RECORDED DATA:
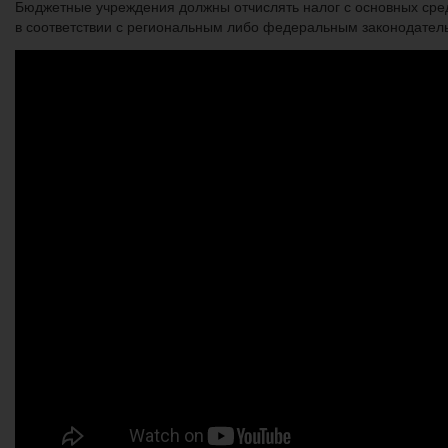
Бюджетные учреждения должны отчислять налог с основных сред
в соответствии с региональным либо федеральным законодател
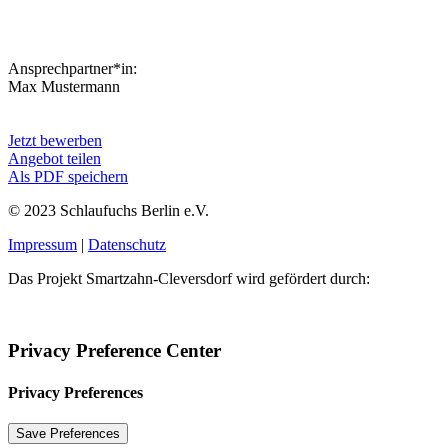
Ansprechpartner*in:
Max Mustermann
Jetzt bewerben
Angebot teilen
Als PDF speichern
© 2023 Schlaufuchs Berlin e.V.
Impressum
|
Datenschutz
Das Projekt Smartzahn-Cleversdorf wird gefördert durch:
Privacy Preference Center
Privacy Preferences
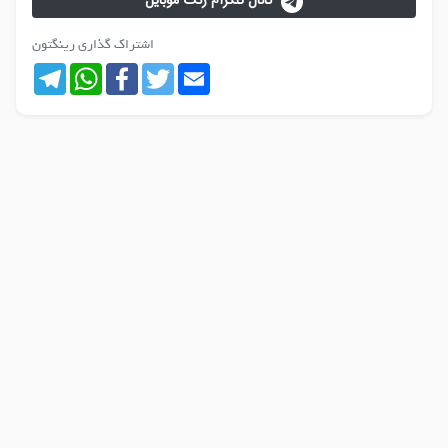
کانال تلگرام زنگ موبایل
اشتراک گذاری رینگتون
Telegram
WhatsApp
Facebook
Twitter
Email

ABOUT THIS TASK: Starting with the line that contains "کانال تلگرام زنگ موبایل", return each line through the last one of the data above, exactly as written and nothing more.

EXERCISE ANSWER:
کانال تلگرام زنگ موبایل
اشتراک گذاری رینگتون
Telegram
WhatsApp
Facebook
Twitter
Email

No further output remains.